Etwa 60 Prozent der befragten Erwerbstätigen im Alter zwischen 55 und 64 sind eher oder klar gegen eine allgemeine Erhöhung des Rentenalters. Aber fast die Hälfte dieser Mehrheit gab an, dass ihre Akzeptanz einer Rentenaltererhöhung mit der Einführung von Überbrückungsleistungen steigen würde. Das bedeutet zwar nicht, dass nun, da die Überbrückungsleisten in Kraft sind, plötzlich alle für ein höheres Rentenalter sind. Unser Umfrageresultat zeigt jedoch, dass eine zusätzliche Absicherung gegen die Folgen einer Erwerbslosigkeit ab 55 die Rentenalterdiskussion durchaus positiv beeinflussen kann.
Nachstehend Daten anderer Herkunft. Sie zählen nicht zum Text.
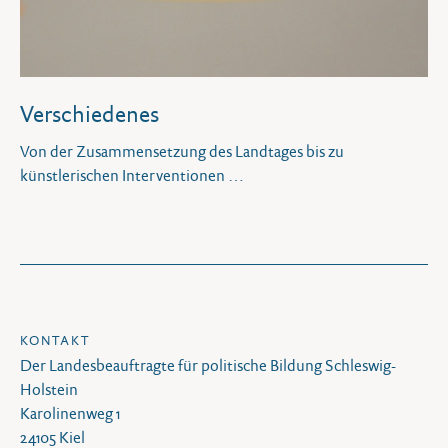
Verschiedenes
Von der Zusammensetzung des Landtages bis zu
künstlerischen Interventionen
KONTAKT
Der Landesbeauftragte für politische Bildung Schleswig-
Holstein
Karolinenweg 1
24105 Kiel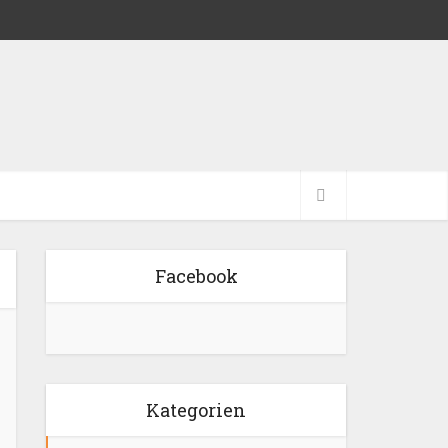
Facebook
Kategorien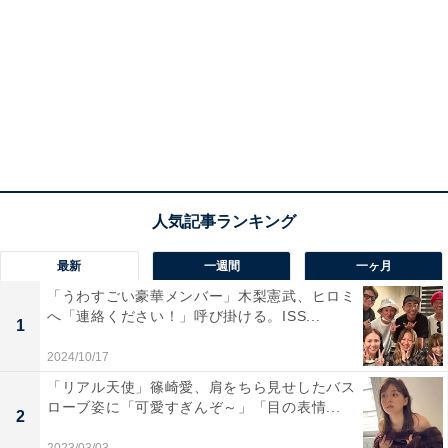
最新
一週間
一ヶ月
「うわすごい豪華メンバー」木梨憲武、ヒロミ
へ「連絡ください！」呼び掛ける。ISS...
1
2024/10/17
「リアル天使」篠崎愛、肩をちら見せしたバス
ローブ姿に「可愛すぎんぞ～」「目の表情...
2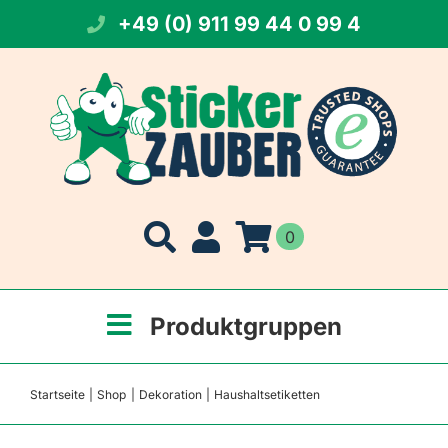
Zum
+49 (0) 911 99 44 0 99 4
Inhalt
springen
0
Produktgruppen
Startseite
Shop
Dekoration
Haushaltsetiketten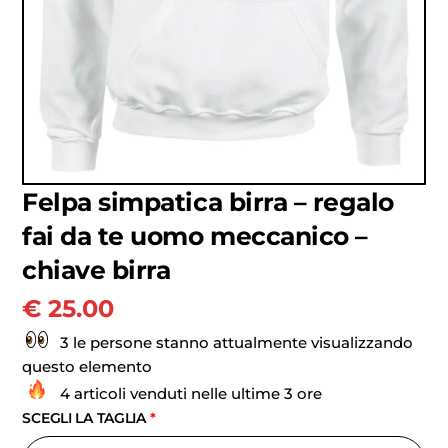
Felpa simpatica birra – regalo
fai da te uomo meccanico –
chiave birra
€
25.00
3 le persone stanno attualmente visualizzando
questo elemento
4 articoli venduti nelle ultime 3 ore
SCEGLI LA TAGLIA
*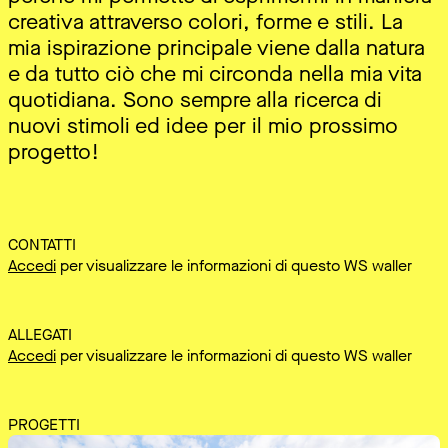
creativa attraverso colori, forme e stili. La
mia ispirazione principale viene dalla natura
e da tutto ciò che mi circonda nella mia vita
quotidiana. Sono sempre alla ricerca di
nuovi stimoli ed idee per il mio prossimo
progetto!
CONTATTI
Accedi
per visualizzare le informazioni di questo WS waller
ALLEGATI
Accedi
per visualizzare le informazioni di questo WS waller
PROGETTI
Was denken Sie ist für die Schweizer Arbeitgeber das wichtigste Learning aus der Studie?
Ich glaube, vieles wird schon richtig gemacht. Es gibt verschiedene Programme, zum Beispiel von einzelnen Branchenverbänden, die sich dieser Problematik widmen. Und es gibt Unternehmen aus allen Branchen, die sich aktiv um ältere Mitarbeitende bemühen. Trotzdem zeigt unsere Studie: Heute klagen viele Unternehmen über Fachkräftemangel, unternehmen aber trotzdem kaum aktiv etwas, um ältere Erwerbstätige länger im Betrieb zu halten. Gewisse Unternehmen unterschätzen zudem die kommenden Veränderungen auf dem Arbeitsmarkt. Der Fachkräftemangel dürfte demografisch bedingt weiter zunehmen. Und davon werden nicht nur jene Unternehmen betroffen sein, welche direkt mit Pensionierungen konfrontiert sind. Die Notwendigkeit, ältere Erwerbstätige länger im Arbeitsprozess zu halten, wird allgemein zunehmen.